Saved entries
--- START ---
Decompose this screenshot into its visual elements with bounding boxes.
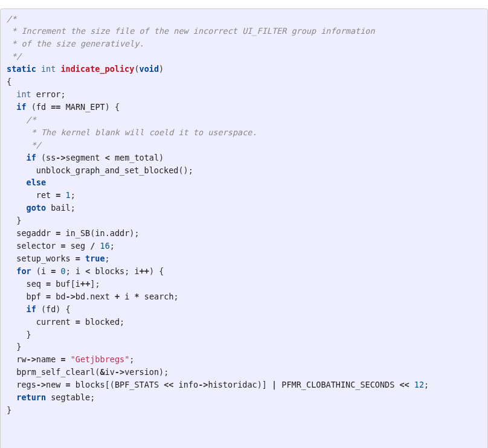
code-token: iv bbox=[105, 367, 115, 377]
code-token bbox=[7, 292, 27, 301]
code-token: { bbox=[7, 77, 11, 86]
code-token bbox=[7, 190, 36, 200]
code-token bbox=[173, 380, 178, 389]
code-line: ret = 1; bbox=[7, 189, 481, 202]
code-token bbox=[7, 367, 16, 377]
code-token bbox=[46, 392, 51, 402]
code-token: in bbox=[95, 228, 104, 238]
code-token: . bbox=[105, 228, 110, 238]
code-token: "Getjbbregs" bbox=[71, 354, 130, 364]
code-token bbox=[31, 266, 36, 276]
code-token bbox=[46, 102, 51, 112]
code-token: ( bbox=[134, 64, 139, 74]
code-token: 16 bbox=[100, 241, 110, 251]
code-token bbox=[36, 153, 41, 162]
code-token: { bbox=[115, 102, 120, 112]
code-token bbox=[159, 380, 164, 389]
code-token: new bbox=[46, 380, 60, 389]
code-token: buf bbox=[56, 279, 70, 289]
code-token: = bbox=[60, 354, 65, 364]
code-line: } bbox=[7, 328, 481, 341]
code-token bbox=[7, 89, 16, 99]
code-token bbox=[7, 165, 36, 175]
code-token: -> bbox=[66, 292, 75, 301]
code-token bbox=[7, 115, 27, 124]
code-line: if (ss->segment < mem_total) bbox=[7, 152, 481, 164]
code-token: = bbox=[75, 317, 80, 327]
code-token bbox=[7, 330, 27, 339]
code-token: PFMR_CLOBATHINC_SECONDS bbox=[281, 380, 394, 389]
code-token bbox=[46, 266, 51, 276]
code-line: else bbox=[7, 176, 481, 189]
code-token: setup_works bbox=[16, 254, 70, 263]
code-token: < bbox=[105, 153, 110, 162]
code-token: ret bbox=[36, 190, 51, 200]
code-token: ss bbox=[46, 153, 56, 162]
code-token bbox=[80, 317, 85, 327]
code-token: = bbox=[60, 241, 65, 251]
code-token bbox=[7, 354, 16, 364]
code-token bbox=[60, 304, 65, 314]
code-line: /* bbox=[7, 114, 481, 126]
code-token: int bbox=[41, 64, 56, 74]
code-token: == bbox=[51, 102, 60, 112]
code-token bbox=[7, 228, 16, 238]
code-token: = bbox=[75, 254, 80, 263]
code-token bbox=[71, 380, 75, 389]
code-token bbox=[60, 190, 65, 200]
code-token: */ bbox=[7, 51, 21, 61]
code-token: ; bbox=[90, 392, 95, 402]
code-line: return segtable; bbox=[7, 391, 481, 404]
code-line: current = blocked; bbox=[7, 316, 481, 328]
code-block[interactable]: /* * Increment the size file of the new … bbox=[0, 8, 488, 449]
code-token bbox=[7, 380, 16, 389]
code-token bbox=[66, 354, 71, 364]
code-token: * bbox=[134, 292, 139, 301]
code-token: bail bbox=[51, 203, 71, 213]
code-token: name bbox=[36, 354, 56, 364]
code-token: (); bbox=[178, 165, 193, 175]
code-token: ) bbox=[159, 64, 164, 74]
code-token: return bbox=[16, 392, 46, 402]
code-token bbox=[7, 140, 31, 150]
code-token: ++ bbox=[140, 266, 149, 276]
code-line: unblock_graph_and_set_blocked(); bbox=[7, 164, 481, 177]
code-token: bd bbox=[75, 292, 85, 301]
code-token bbox=[7, 127, 31, 137]
code-token: } bbox=[16, 216, 21, 225]
code-token: BPF_STATS bbox=[115, 380, 159, 389]
code-line: int error; bbox=[7, 88, 481, 101]
code-line: } bbox=[7, 404, 481, 417]
code-token: bpf bbox=[27, 292, 41, 301]
code-token: 1 bbox=[66, 190, 71, 200]
code-token: } bbox=[16, 342, 21, 351]
code-token: { bbox=[159, 266, 164, 276]
code-token bbox=[7, 279, 27, 289]
code-token bbox=[41, 279, 46, 289]
code-line: rw->name = "Getjbbregs"; bbox=[7, 353, 481, 366]
code-token: { bbox=[66, 304, 71, 314]
code-token: rw bbox=[16, 354, 26, 364]
code-token: i bbox=[75, 266, 80, 276]
code-token bbox=[7, 153, 27, 162]
code-token bbox=[154, 266, 159, 276]
code-token: ) bbox=[105, 102, 110, 112]
code-token: /* bbox=[27, 115, 36, 124]
code-line: static int indicate_policy(void) bbox=[7, 63, 481, 75]
code-token: ; bbox=[60, 89, 65, 99]
code-token: ( bbox=[31, 102, 36, 112]
code-line: */ bbox=[7, 50, 481, 63]
code-token bbox=[129, 266, 134, 276]
code-token: -> bbox=[56, 153, 65, 162]
code-token bbox=[120, 292, 124, 301]
code-token: addr bbox=[110, 228, 130, 238]
code-token: -> bbox=[115, 367, 124, 377]
code-token: if bbox=[27, 304, 36, 314]
code-token: & bbox=[100, 367, 104, 377]
code-token bbox=[46, 203, 51, 213]
code-token: i bbox=[41, 266, 46, 276]
code-token: } bbox=[7, 405, 11, 415]
code-token: static bbox=[7, 64, 36, 74]
code-token: search bbox=[144, 292, 174, 301]
code-token: goto bbox=[27, 203, 47, 213]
--- END ---
▶ [Problem details]: Repeat each line above exactly. The pictures stay out.

▶ [Written answer]:
Decompose this screenshot into its visual elements with bounding boxes.
code-token: iv bbox=[105, 367, 115, 377]
code-token bbox=[7, 292, 27, 301]
code-token: { bbox=[7, 77, 11, 86]
code-token bbox=[7, 190, 36, 200]
code-token bbox=[173, 380, 178, 389]
code-line: ret = 1; bbox=[7, 189, 481, 202]
code-token bbox=[7, 367, 16, 377]
code-token bbox=[46, 392, 51, 402]
code-token: in bbox=[95, 228, 104, 238]
code-token: . bbox=[105, 228, 110, 238]
code-token: "Getjbbregs" bbox=[71, 354, 130, 364]
code-token bbox=[31, 266, 36, 276]
code-token bbox=[46, 102, 51, 112]
code-token: ( bbox=[134, 64, 139, 74]
code-token: 16 bbox=[100, 241, 110, 251]
code-token bbox=[36, 153, 41, 162]
code-token: { bbox=[115, 102, 120, 112]
code-token bbox=[159, 380, 164, 389]
code-token: new bbox=[46, 380, 60, 389]
code-token: buf bbox=[56, 279, 70, 289]
code-token: = bbox=[60, 354, 65, 364]
code-line: } bbox=[7, 328, 481, 341]
code-token bbox=[7, 89, 16, 99]
code-token bbox=[7, 165, 36, 175]
code-token: -> bbox=[66, 292, 75, 301]
code-token bbox=[7, 115, 27, 124]
code-line: if (ss->segment < mem_total) bbox=[7, 152, 481, 164]
code-token: = bbox=[75, 317, 80, 327]
code-token bbox=[7, 330, 27, 339]
code-token: PFMR_CLOBATHINC_SECONDS bbox=[281, 380, 394, 389]
code-token bbox=[46, 266, 51, 276]
code-line: else bbox=[7, 176, 481, 189]
code-token: setup_works bbox=[16, 254, 70, 263]
code-token: < bbox=[105, 153, 110, 162]
code-token: ret bbox=[36, 190, 51, 200]
code-token: ss bbox=[46, 153, 56, 162]
code-token bbox=[80, 317, 85, 327]
code-token: = bbox=[60, 241, 65, 251]
code-token bbox=[7, 354, 16, 364]
code-token bbox=[60, 304, 65, 314]
code-line: /* bbox=[7, 114, 481, 126]
code-token: int bbox=[41, 64, 56, 74]
code-token: == bbox=[51, 102, 60, 112]
code-token bbox=[7, 228, 16, 238]
code-token: = bbox=[75, 254, 80, 263]
code-token bbox=[71, 380, 75, 389]
code-token bbox=[60, 190, 65, 200]
code-token: */ bbox=[7, 51, 21, 61]
code-token: ; bbox=[90, 392, 95, 402]
code-line: return segtable; bbox=[7, 391, 481, 404]
code-line: current = blocked; bbox=[7, 316, 481, 328]
code-block[interactable]: /* * Increment the size file of the new … bbox=[0, 8, 488, 449]
code-token bbox=[7, 380, 16, 389]
code-token bbox=[66, 354, 71, 364]
code-token: * bbox=[134, 292, 139, 301]
code-token: bail bbox=[51, 203, 71, 213]
code-token: name bbox=[36, 354, 56, 364]
code-token: (); bbox=[178, 165, 193, 175]
code-token: ) bbox=[159, 64, 164, 74]
code-token: return bbox=[16, 392, 46, 402]
code-token bbox=[7, 140, 31, 150]
code-token: ++ bbox=[140, 266, 149, 276]
code-line: unblock_graph_and_set_blocked(); bbox=[7, 164, 481, 177]
code-token: bd bbox=[75, 292, 85, 301]
code-token bbox=[7, 127, 31, 137]
code-token: } bbox=[16, 216, 21, 225]
code-token: BPF_STATS bbox=[115, 380, 159, 389]
code-line: int error; bbox=[7, 88, 481, 101]
code-line: } bbox=[7, 404, 481, 417]
code-token: bpf bbox=[27, 292, 41, 301]
code-token: 1 bbox=[66, 190, 71, 200]
code-token: } bbox=[16, 342, 21, 351]
code-token: { bbox=[159, 266, 164, 276]
code-token bbox=[7, 279, 27, 289]
code-token bbox=[41, 279, 46, 289]
code-line: rw->name = "Getjbbregs"; bbox=[7, 353, 481, 366]
code-token: { bbox=[66, 304, 71, 314]
code-token: rw bbox=[16, 354, 26, 364]
code-token: i bbox=[75, 266, 80, 276]
code-token bbox=[7, 153, 27, 162]
code-token bbox=[154, 266, 159, 276]
code-token: ) bbox=[105, 102, 110, 112]
code-token: /* bbox=[27, 115, 36, 124]
code-line: static int indicate_policy(void) bbox=[7, 63, 481, 75]
code-token: ; bbox=[60, 89, 65, 99]
code-token: ( bbox=[31, 102, 36, 112]
code-line: */ bbox=[7, 50, 481, 63]
code-token bbox=[129, 266, 134, 276]
code-token: -> bbox=[56, 153, 65, 162]
code-token bbox=[120, 292, 124, 301]
code-token: addr bbox=[110, 228, 130, 238]
code-token: -> bbox=[115, 367, 124, 377]
code-token: if bbox=[27, 304, 36, 314]
code-token: & bbox=[100, 367, 104, 377]
code-token bbox=[46, 203, 51, 213]
code-token: i bbox=[41, 266, 46, 276]
code-token: } bbox=[7, 405, 11, 415]
code-token: static bbox=[7, 64, 36, 74]
code-token: search bbox=[144, 292, 174, 301]
code-token: goto bbox=[27, 203, 47, 213]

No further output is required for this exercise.